Is this a 1/4" cable your using, try putting a crook on the end on the cable, try different types of crooks, durham fitting can be a biotch at times to get around.


----------



## rocksteady (Oct 8, 2008)

Welcome to the 'zone. 

Like Ron said, they can be a royal bee-otch. Trying different bends can sometimes do it. Sometimes spinning in reverse to slip past a fitting and then back to forward. A little soap on the cable will help too. Patience grasshopper, patience...








Paul


----------



## Ron (Jun 12, 2008)

Yea I forgot to mention reverse the cable, :thumbsup: never heard of using soap thou, I'll have to try that some day, I have ran reverse many times to get the cable to go the correct direction, the cable will lay different in the line going in reverse, comes in handy when you find your self also heading of the vent, love that clear clanking sound, always says pull back and try again. :yes:


----------



## SewerRatz (Apr 25, 2009)

K-39 machine can do 1¼" lines just fine with 1/4 or 3/8" cables. I rod kitchen sink lines and lav sinks with a Spartan 100 using 13/32" cable. We have tons of Durham fittings out here as well. It just takes practice and experience to learn to feel the cable through the line.


----------



## SlickRick (Sep 3, 2009)

I can negotiate most any line, but telling someone else how is a different story. I relate it to fishing, having a mental picture of something you can't see, when to pop the cable just enough or running in reverse ,etc. Drain cleaning is an art form, acquired over time. It's not just shoving a cable in a line and bulling through turns and blockages.


----------



## plbgbiz (Aug 27, 2010)

Sometimes, not every time, but SOMETIMES it is best to help the customer for the long term by updating certain portions of the system so that they are less prone to blockage and more serviceable in the event of a blockage.

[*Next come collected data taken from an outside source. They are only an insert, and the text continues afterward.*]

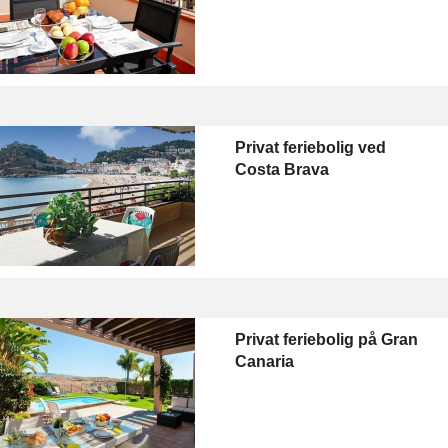
Privat feriebolig ved
Costa Brava
Privat feriebolig på Gran
Canaria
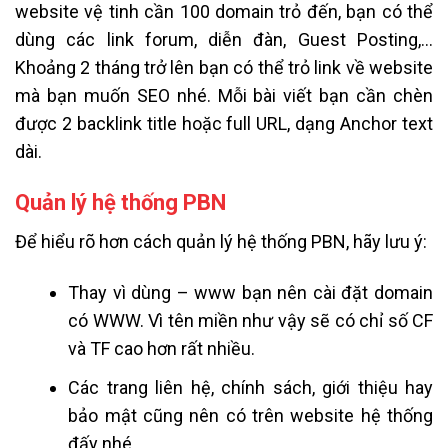
website vệ tinh cần 100 domain trỏ đến, bạn có thể
dùng các link forum, diễn đàn, Guest Posting,…
Khoảng 2 tháng trở lên bạn có thể trỏ link về website
mà bạn muốn SEO nhé. Mỗi bài viết bạn cần chèn
được 2 backlink title hoặc full URL, dạng Anchor text
dài.
Quản lý hệ thống PBN
Để hiểu rõ hơn cách quản lý hệ thống PBN, hãy lưu ý:
Thay vì dùng – www bạn nên cài đặt domain
có WWW. Vì tên miền như vậy sẽ có chỉ số CF
và TF cao hơn rất nhiều.
Các trang liên hệ, chính sách, giới thiệu hay
bảo mật cũng nên có trên website hệ thống
đấy nhé.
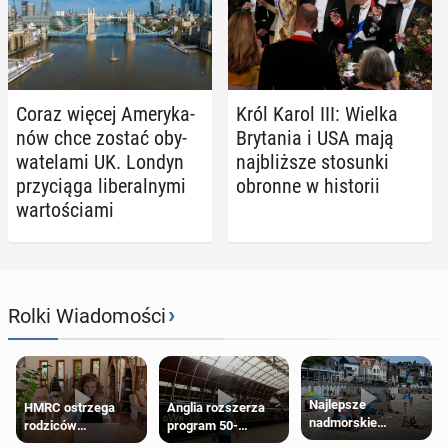
Coraz więcej Ame­ry­ka­
Król Karol III: Wielka
nów chce zostać oby­
Bry­ta­nia i USA mają
wa­te­la­mi UK. Londyn
naj­bliż­sze sto­sun­ki
przy­cią­ga li­be­ral­ny­mi
obronne w hi­sto­rii
war­to­ścia­mi
›
Rolki Wiadomości
Najlepsze
HMRC ostrzega
Anglia rozszerza
nadmorskie
rodziców
program 50-
miasteczko blisko
pobierających Child
procentowych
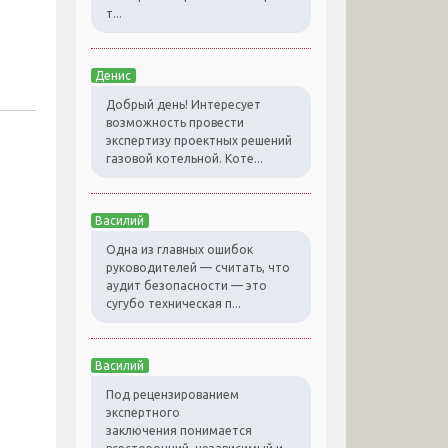
т...
Денис
Добрый день! Интересует
возможность провести
экспертизу проектных решений
газовой котельной. Коте...
Василий
Одна из главных ошибок
руководителей — считать, что
аудит безопасности — это
сугубо техническая п...
Василий
Под рецензированием
экспертного
заключения понимается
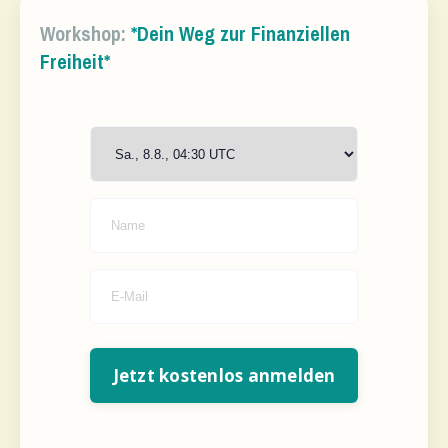
Workshop:
*
Dein Weg zur Finanziellen
Freiheit
*
Jetzt kostenlos anmelden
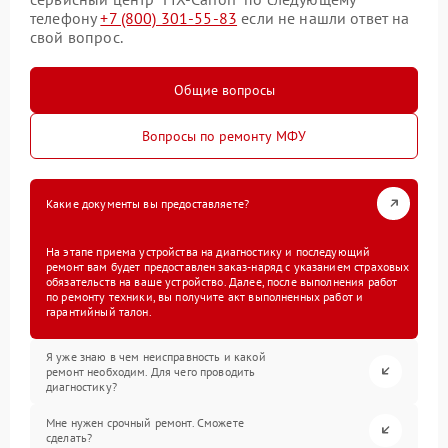
телефону
+7 (800) 301-55-83
если не нашли ответ на
свой вопрос.
Общие вопросы
Вопросы по ремонту МФУ
Какие документы вы предоставляете?
На этапе приема устройства на диагностику и последующий
ремонт вам будет предоставлен заказ-наряд с указанием страховых
обязательств на ваше устройство. Далее, после выполнения работ
по ремонту техники, вы получите акт выполненных работ и
гарантийный талон.
Я уже знаю в чем неисправность и какой
ремонт необходим. Для чего проводить
диагностику?
Мне нужен срочный ремонт. Сможете
сделать?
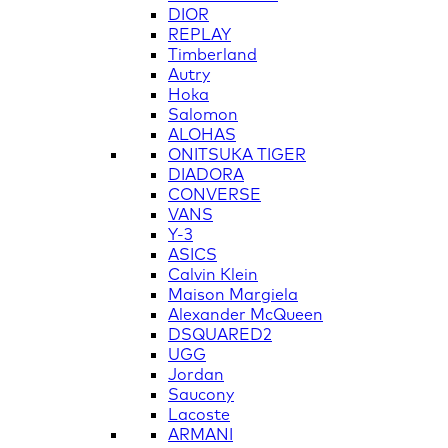
DIOR
REPLAY
Timberland
Autry
Hoka
Salomon
ALOHAS
ONITSUKA TIGER
DIADORA
CONVERSE
VANS
Y-3
ASICS
Calvin Klein
Maison Margiela
Alexander McQueen
DSQUARED2
UGG
Jordan
Saucony
Lacoste
ARMANI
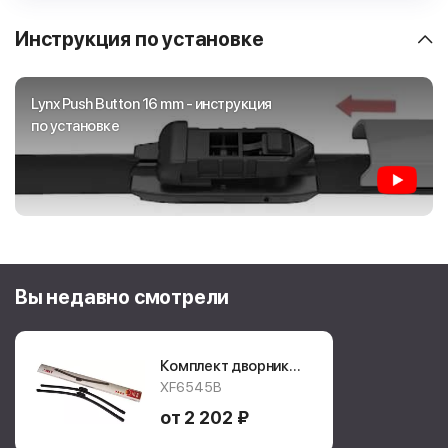
Инструкция по установке
Lynx Push Button 16 mm - инструкция
по установке
Вы недавно смотрели
Комплект дворников
Lynx Flat
XF6545B
XF6545B
от 2 202 ₽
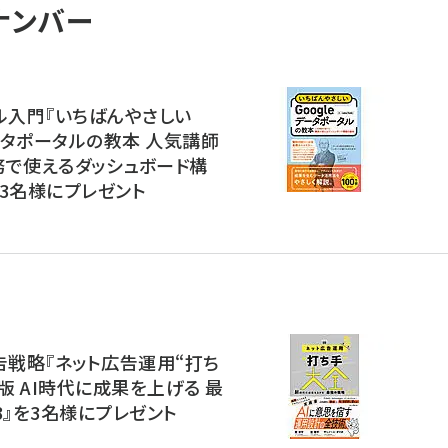
ナンバー
ル入門『いちばんやさしい
データポータルの教本 人気講師
務で使えるダッシュボード構
3名様にプレゼント
告戦略『ネット広告運用“打ち
2版 AI時代に成果を上げる 最
3』を3名様にプレゼント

I like to be able to do the impossible with my cables but there is also a point where outdated and/or faulty designs should be abandoned.


----------



## plumbpro (Mar 10, 2010)

plbgbiz said:


> Sometimes, not every time, but SOMETIMES it is best to help the customer for the long term by updating certain portions of the system so that they are less prone to blockage and more serviceable in the event of a blockage.
> 
> I like to be able to do the impossible with my cables but there is also a point where outdated and/or faulty designs should be abandoned.

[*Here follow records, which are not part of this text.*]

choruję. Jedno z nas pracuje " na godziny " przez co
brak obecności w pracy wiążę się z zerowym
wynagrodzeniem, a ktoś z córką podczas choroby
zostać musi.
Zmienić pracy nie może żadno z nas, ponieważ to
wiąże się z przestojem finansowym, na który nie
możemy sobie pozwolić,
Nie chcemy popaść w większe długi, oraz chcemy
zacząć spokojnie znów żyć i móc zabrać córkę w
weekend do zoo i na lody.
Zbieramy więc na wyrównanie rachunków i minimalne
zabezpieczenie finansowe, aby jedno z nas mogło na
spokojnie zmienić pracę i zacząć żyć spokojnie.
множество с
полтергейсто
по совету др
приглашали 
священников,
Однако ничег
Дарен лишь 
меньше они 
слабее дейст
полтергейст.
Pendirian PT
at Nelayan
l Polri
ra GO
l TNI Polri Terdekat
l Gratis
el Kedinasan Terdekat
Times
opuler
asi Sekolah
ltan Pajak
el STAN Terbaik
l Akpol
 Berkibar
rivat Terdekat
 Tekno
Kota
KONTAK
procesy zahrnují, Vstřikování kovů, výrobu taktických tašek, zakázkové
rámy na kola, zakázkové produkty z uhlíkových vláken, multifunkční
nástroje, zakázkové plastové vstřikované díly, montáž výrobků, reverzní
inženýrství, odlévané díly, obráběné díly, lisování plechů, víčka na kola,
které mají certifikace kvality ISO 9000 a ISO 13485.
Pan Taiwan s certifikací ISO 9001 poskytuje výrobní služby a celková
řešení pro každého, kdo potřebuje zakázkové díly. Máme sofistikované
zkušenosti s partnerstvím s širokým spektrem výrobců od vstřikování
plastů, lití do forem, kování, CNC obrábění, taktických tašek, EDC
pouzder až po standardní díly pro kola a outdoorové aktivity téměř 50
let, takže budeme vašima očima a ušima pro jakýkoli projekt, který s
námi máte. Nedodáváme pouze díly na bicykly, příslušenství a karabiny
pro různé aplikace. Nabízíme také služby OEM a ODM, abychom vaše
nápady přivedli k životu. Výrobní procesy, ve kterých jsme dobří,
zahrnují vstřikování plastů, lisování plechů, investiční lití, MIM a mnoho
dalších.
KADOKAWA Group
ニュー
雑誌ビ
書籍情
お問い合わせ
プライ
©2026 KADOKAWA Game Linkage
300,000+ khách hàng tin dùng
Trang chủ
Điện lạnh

I have a 1/4 open hook in a super vee that I can get through them by running in reverse. Once through I run in forward and push the machine in and out to "break through". I will also put the trap back on and run it through the pop up after removing the plug, while running hot water. If I have crawl space access I offer the option of coming up throught the floor of the cabinet, this is a better long term solution when dealing with 1 1/4 galvy waste arms.


----------



## ap plumbing (Nov 9, 2010)

thats exacly how i feel snaking out lines is a skill that u learn over alot of time but when u learn we all think were the greatest at it lol


----------



## affordabledrain (Nov 24, 2009)

smaller Galvy pipes really weren't ment to be snaked. Add to that the "repairs" that may have been done to them over the years. You are in a hard spot. 

Op Where to you think the blockage is?.I re read your post. You said you went down the Tub, kitchen sink, Bathroom sink. So what exactly is going on.


----------



## Tommy plumber (Feb 19, 2010)

squidsk8 said:


> I am a journeyman plumber in oregon but i am new to drain cleaning.my shop has started a new flat rate service side of our company and im the only tech. I havent had much training in drain cleaning and the owner is not a plumber.
> I am using a ridgid k-39 drill snake because my drum snake will fit in a 1 1/2 inch line. this job is in an old building with durham fittings and no c/o's. I was hoping somebody could give me some advice about getting my snake in the line. I have tried to go through the k/s drain (after taking off the trap). also the tub shower waste and over flow and i tried the lav but it is only 1 1/4. can some one please help


 
What are Durham fittings?  Bell and spigot cast iron?


----------



## Ron (Jun 12, 2008)

Tommy plumber said:


> What are Durham fittings?  Bell and spigot cast iron?



They look like this.


----------



## Epox (Sep 19, 2010)

ap plumbing said:


> thats exacly how i feel snaking out lines is a skill that u learn over alot of time but when u learn we all think were the greatest at it lol


When I worked for the "other guy" the young plumbers would come in and throw the machines in the shop mad and complaining the machines were pieces of crap. ( New or not so new Machines). I asked whats the problem, they would say the ### cables keep kinking LOL. I would say sorry guys. It isnt the machines its the operator. Some of them ruined cables weekly. I had my machine checked to my truck purposely so now one could ruin my cable. Once you understand the feel of the cable and sound of machine, you almost never kink them.


----------